**Task to carry out**
Present the data once more in exactly its original form.

★ ★ ★ ★

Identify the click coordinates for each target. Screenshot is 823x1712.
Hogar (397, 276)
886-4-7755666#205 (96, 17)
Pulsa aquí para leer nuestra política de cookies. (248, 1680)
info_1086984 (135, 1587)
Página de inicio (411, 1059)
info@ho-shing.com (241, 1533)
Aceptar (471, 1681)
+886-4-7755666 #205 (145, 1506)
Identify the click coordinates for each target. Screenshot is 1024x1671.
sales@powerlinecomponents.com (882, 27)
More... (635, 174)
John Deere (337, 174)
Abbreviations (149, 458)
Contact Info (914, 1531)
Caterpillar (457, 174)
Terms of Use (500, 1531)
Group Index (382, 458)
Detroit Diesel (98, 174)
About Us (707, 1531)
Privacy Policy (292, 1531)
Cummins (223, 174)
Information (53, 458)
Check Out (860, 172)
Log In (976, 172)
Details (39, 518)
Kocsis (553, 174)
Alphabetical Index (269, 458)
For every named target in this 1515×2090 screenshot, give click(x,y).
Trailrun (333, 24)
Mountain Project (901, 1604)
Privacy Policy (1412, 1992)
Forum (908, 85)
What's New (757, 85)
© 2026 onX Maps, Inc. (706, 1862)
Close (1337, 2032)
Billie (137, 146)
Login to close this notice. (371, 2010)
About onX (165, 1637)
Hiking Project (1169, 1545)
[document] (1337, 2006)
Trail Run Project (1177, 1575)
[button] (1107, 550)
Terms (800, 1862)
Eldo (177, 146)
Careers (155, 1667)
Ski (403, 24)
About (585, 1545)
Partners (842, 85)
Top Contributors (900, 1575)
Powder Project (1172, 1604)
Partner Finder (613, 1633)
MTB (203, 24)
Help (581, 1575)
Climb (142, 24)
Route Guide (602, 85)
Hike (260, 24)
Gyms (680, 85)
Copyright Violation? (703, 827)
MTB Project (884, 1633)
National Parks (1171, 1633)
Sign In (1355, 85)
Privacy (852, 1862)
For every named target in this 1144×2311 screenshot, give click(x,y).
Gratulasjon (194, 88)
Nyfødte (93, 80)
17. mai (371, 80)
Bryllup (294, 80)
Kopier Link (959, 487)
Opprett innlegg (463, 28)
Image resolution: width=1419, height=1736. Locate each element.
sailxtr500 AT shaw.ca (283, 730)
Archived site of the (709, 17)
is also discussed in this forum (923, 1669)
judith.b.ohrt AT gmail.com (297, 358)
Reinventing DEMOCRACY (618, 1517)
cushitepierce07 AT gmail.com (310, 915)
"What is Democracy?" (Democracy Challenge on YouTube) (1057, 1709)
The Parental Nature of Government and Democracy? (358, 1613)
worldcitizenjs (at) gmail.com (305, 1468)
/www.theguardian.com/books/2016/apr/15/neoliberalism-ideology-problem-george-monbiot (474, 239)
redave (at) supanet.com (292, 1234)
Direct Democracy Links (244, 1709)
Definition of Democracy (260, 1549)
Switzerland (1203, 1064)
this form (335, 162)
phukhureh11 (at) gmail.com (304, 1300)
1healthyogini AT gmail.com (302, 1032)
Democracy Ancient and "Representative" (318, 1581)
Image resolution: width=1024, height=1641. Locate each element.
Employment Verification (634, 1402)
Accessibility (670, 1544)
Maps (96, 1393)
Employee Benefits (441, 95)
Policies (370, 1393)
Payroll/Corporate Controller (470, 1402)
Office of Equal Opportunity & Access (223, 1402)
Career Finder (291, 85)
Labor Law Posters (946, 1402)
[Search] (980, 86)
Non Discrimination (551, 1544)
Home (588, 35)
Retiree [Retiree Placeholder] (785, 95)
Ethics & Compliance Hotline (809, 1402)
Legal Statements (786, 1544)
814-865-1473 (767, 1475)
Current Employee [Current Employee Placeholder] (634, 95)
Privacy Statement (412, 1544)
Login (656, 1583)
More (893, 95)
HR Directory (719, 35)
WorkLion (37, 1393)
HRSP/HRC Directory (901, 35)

★ ★ ★ ★

**Your solution**
Identify the click coordinates for each target. Screenshot is 823x1712.
Hogar (397, 276)
886-4-7755666#205 (96, 17)
Pulsa aquí para leer nuestra política de cookies. (248, 1680)
info_1086984 (135, 1587)
Página de inicio (411, 1059)
info@ho-shing.com (241, 1533)
Aceptar (471, 1681)
+886-4-7755666 #205 (145, 1506)
Identify the click coordinates for each target. Screenshot is 1024x1671.
sales@powerlinecomponents.com (882, 27)
More... (635, 174)
John Deere (337, 174)
Abbreviations (149, 458)
Contact Info (914, 1531)
Caterpillar (457, 174)
Terms of Use (500, 1531)
Group Index (382, 458)
Detroit Diesel (98, 174)
About Us (707, 1531)
Privacy Policy (292, 1531)
Cummins (223, 174)
Information (53, 458)
Check Out (860, 172)
Log In (976, 172)
Details (39, 518)
Kocsis (553, 174)
Alphabetical Index (269, 458)
For every named target in this 1515×2090 screenshot, give click(x,y).
Trailrun (333, 24)
Mountain Project (901, 1604)
Privacy Policy (1412, 1992)
Forum (908, 85)
What's New (757, 85)
© 2026 onX Maps, Inc. (706, 1862)
Close (1337, 2032)
Billie (137, 146)
Login to close this notice. (371, 2010)
About onX (165, 1637)
Hiking Project (1169, 1545)
[document] (1337, 2006)
Trail Run Project (1177, 1575)
[button] (1107, 550)
Terms (800, 1862)
Eldo (177, 146)
Careers (155, 1667)
Ski (403, 24)
About (585, 1545)
Partners (842, 85)
Top Contributors (900, 1575)
Powder Project (1172, 1604)
Partner Finder (613, 1633)
MTB (203, 24)
Help (581, 1575)
Climb (142, 24)
Route Guide (602, 85)
Hike (260, 24)
Gyms (680, 85)
Copyright Violation? (703, 827)
MTB Project (884, 1633)
National Parks (1171, 1633)
Sign In (1355, 85)
Privacy (852, 1862)
For every named target in this 1144×2311 screenshot, give click(x,y).
Gratulasjon (194, 88)
Nyfødte (93, 80)
17. mai (371, 80)
Bryllup (294, 80)
Kopier Link (959, 487)
Opprett innlegg (463, 28)
Image resolution: width=1419, height=1736. Locate each element.
sailxtr500 AT shaw.ca (283, 730)
Archived site of the (709, 17)
is also discussed in this forum (923, 1669)
judith.b.ohrt AT gmail.com (297, 358)
Reinventing DEMOCRACY (618, 1517)
cushitepierce07 AT gmail.com (310, 915)
"What is Democracy?" (Democracy Challenge on YouTube) (1057, 1709)
The Parental Nature of Government and Democracy? (358, 1613)
worldcitizenjs (at) gmail.com (305, 1468)
/www.theguardian.com/books/2016/apr/15/neoliberalism-ideology-problem-george-monbiot (474, 239)
redave (at) supanet.com (292, 1234)
Direct Democracy Links (244, 1709)
Definition of Democracy (260, 1549)
Switzerland (1203, 1064)
this form (335, 162)
phukhureh11 (at) gmail.com (304, 1300)
1healthyogini AT gmail.com (302, 1032)
Democracy Ancient and "Representative" (318, 1581)
Image resolution: width=1024, height=1641. Locate each element.
Employment Verification (634, 1402)
Accessibility (670, 1544)
Maps (96, 1393)
Employee Benefits (441, 95)
Policies (370, 1393)
Payroll/Corporate Controller (470, 1402)
Office of Equal Opportunity & Access (223, 1402)
Career Finder (291, 85)
Labor Law Posters (946, 1402)
[Search] (980, 86)
Non Discrimination (551, 1544)
Home (588, 35)
Retiree [Retiree Placeholder] (785, 95)
Ethics & Compliance Hotline (809, 1402)
Legal Statements (786, 1544)
814-865-1473 (767, 1475)
Current Employee [Current Employee Placeholder] (634, 95)
Privacy Statement (412, 1544)
Login (656, 1583)
More (893, 95)
HR Directory (719, 35)
WorkLion (37, 1393)
HRSP/HRC Directory (901, 35)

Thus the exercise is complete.